# Levi-Civita Identity help

1. Aug 29, 2011

### cozmo

Can somebody show me how

$\epsilon_{mni}a_{n}(\epsilon_{ijk}b_j c_{k})$

Turns in to

$\epsilon_{imn}\epsilon_{ijk}a_{n}b_j c_{k}$

Something about the first $\epsilon$ I'm not seeing here when the terms are moved around.

Last edited: Aug 29, 2011
2. Aug 29, 2011

### vela

Staff Emeritus
The tensor changes sign when you transpose two indices, right? A cyclic permutation is an even number of transpositions, so $\epsilon_{mni} = \epsilon_{nim} = \epsilon_{imn}$.

3. Aug 30, 2011

### cozmo

When $\epsilon_{ijk}$ and $a_{n}$ change places the $\epsilon_{mni}$ changes to a cyclic permutation that is still positive and $\epsilon_{mni} =\epsilon_{imn}=\epsilon_{nim}$ but each one of these will give a different final answer.

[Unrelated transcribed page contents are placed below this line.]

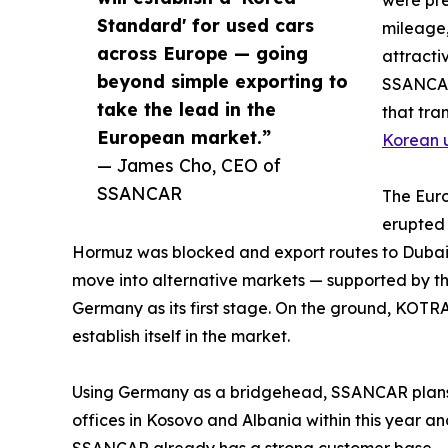
were pre
Standard' for used cars
mileage,
across Europe — going
attracti
beyond simple exporting to
SSANCAR
take the lead in the
that tra
European market.”
Korean 
— James Cho, CEO of
SSANCAR
The Euro
erupted 
Hormuz was blocked and export routes to Dubai
move into alternative markets — supported by t
Germany as its first stage. On the ground, KO
establish itself in the market.
Using Germany as a bridgehead, SSANCAR plans t
offices in Kosovo and Albania within this year a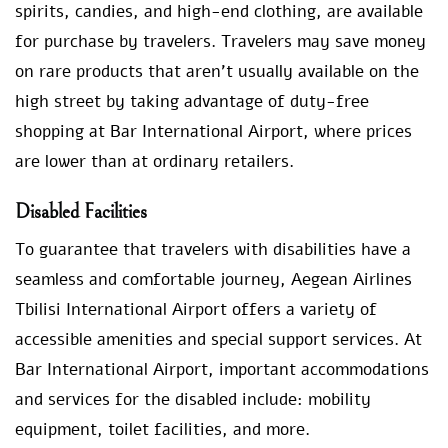
spirits, candies, and high-end clothing, are available
for purchase by travelers. Travelers may save money
on rare products that aren’t usually available on the
high street by taking advantage of duty-free
shopping at Bar International Airport, where prices
are lower than at ordinary retailers.
Disabled Facilities
To guarantee that travelers with disabilities have a
seamless and comfortable journey, Aegean Airlines
Tbilisi International Airport offers a variety of
accessible amenities and special support services. At
Bar International Airport, important accommodations
and services for the disabled include: mobility
equipment, toilet facilities, and more.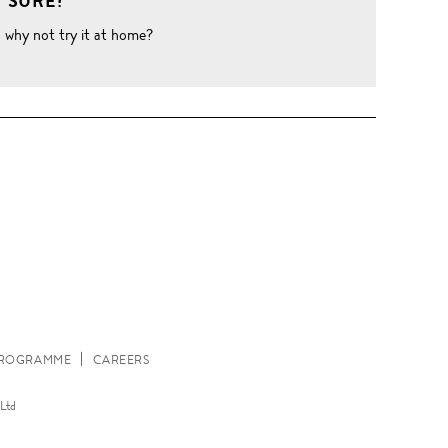
 SURE?
o why not try it at home?
W
 PROGRAMME
CAREERS
Ltd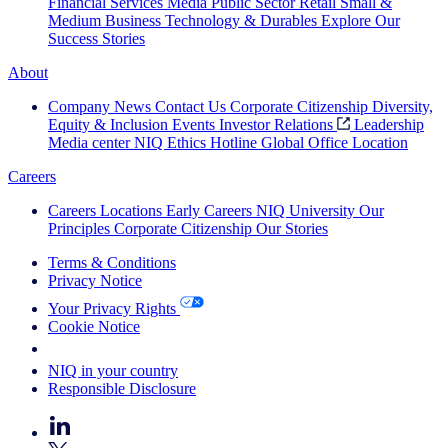
Financial Services
Media
Public Sector
Retail
Small &
Medium Business
Technology & Durables
Explore Our
Success Stories
About
Company News
Contact Us
Corporate Citizenship
Diversity,
Equity & Inclusion
Events
Investor Relations
Leadership
Media center
NIQ Ethics Hotline
Global Office Location
Careers
Careers
Locations
Early Careers
NIQ University
Our
Principles
Corporate Citizenship
Our Stories
Terms & Conditions
Privacy Notice
Your Privacy Rights
Cookie Notice
Your Cookie Choices
NIQ in your country
Responsible Disclosure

I don't see how $\epsilon_{mni}$ turns to $\epsilon_{imn}$ when $\epsilon_{ijk}$ doesn't change.

This is from a problem proving the A X (B X C) = (A*C)B-(A*B)C identity.

4. Aug 30, 2011

### vela

Staff Emeritus
You can swap $a_n$ and $\epsilon_{ijk}$ because real numbers commute. Swapping them has nothing to do with reordering the indices of $\epsilon_{mni}$.

$\epsilon_{mni} = \epsilon_{imn}$ for all i, m, and n, so you can simply replace $\epsilon_{mni}$ with $\epsilon_{imn}$ in the summation. There's no relabeling of indices going on if that's what you think is happening.